Oh dear. His whole article is essentially a rant. He airily criticises my, ‘clumsy use of statistics to suggest that men are equal victims of domestic violence,’ without explaining why the several pages of evidence I cite is in any way wanting of rigour or precision. Presumably he was in too much of a hurry to check.
He says the book claims ‘provocative clothing’ is a cause of rape when in fact, of course, it says no such thing. In fact it draws almost the opposite conclusion pointing out that, despite the routine nature of nights on the binge, so-called stranger rapes are relatively rare.
He too recognises that, ‘The average rapist is not a stranger in a ski mask, hiding in the bushes.’
But he then seeks to ridicule me for wondering whether formal prosecution is always the most rational way to deal with rape: ‘Given what we know about predatory behaviour, the grooming and manipulation of victims, and the ability of serial rapists to remain undetected, it’s one of the most stupid questions you could possibly ask.’

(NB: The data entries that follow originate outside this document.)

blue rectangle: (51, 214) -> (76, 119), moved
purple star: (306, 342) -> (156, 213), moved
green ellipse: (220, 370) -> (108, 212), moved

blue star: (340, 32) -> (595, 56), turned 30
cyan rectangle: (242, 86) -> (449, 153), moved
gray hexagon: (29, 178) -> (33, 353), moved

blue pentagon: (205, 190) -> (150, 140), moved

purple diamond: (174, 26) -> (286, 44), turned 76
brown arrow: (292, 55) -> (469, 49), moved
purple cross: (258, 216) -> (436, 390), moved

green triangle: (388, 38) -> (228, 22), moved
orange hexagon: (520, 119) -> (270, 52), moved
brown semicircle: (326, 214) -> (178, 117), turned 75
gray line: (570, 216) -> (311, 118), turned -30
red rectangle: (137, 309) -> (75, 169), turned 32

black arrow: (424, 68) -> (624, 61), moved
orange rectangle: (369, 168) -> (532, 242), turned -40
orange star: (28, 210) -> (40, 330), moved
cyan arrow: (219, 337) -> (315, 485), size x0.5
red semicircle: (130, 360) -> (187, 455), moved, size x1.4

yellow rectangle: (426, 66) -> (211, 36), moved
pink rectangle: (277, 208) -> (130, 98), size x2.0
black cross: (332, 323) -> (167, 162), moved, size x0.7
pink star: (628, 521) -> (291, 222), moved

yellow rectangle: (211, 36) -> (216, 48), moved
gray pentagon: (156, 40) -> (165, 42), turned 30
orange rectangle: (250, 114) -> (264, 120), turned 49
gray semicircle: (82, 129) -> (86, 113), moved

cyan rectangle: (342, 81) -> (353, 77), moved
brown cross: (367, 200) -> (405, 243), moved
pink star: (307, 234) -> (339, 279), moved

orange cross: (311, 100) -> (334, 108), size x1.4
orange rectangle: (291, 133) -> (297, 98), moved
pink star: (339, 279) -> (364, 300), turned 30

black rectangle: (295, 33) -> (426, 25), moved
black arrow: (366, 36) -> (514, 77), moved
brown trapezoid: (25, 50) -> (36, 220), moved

Excuse me, didn’t he just concede that the average rapist is not a stranger, but is known to the victim? This is why it is agonisingly hard, often prohibitively hard, for victims to go into a public court to air the matter. And this is why so many cases lack the sort of evidence that is likely to persuade a jury to convict. And this is why, if courts are our only answer, so many women are failed by our approach.
Mr Robbins then attributes a whole range of motives to rapists which are largely a fantasy on his part, applicable only a small cohort of offenders, before triumphantly, but idiotically, suggesting that I am proposing men cannot help themselves – in what he calls the myth of the self-guiding penis. I make precisely and emphatically the opposite case.
In doing so I have been supported by many rape victims, and by my first critic – a brilliant rape victim support worker from Merseyside who was recruited to attack me by the Mail but who, having read the book, now endorses it.
If there is really a self-guiding penis out there Martin Robbins might be it.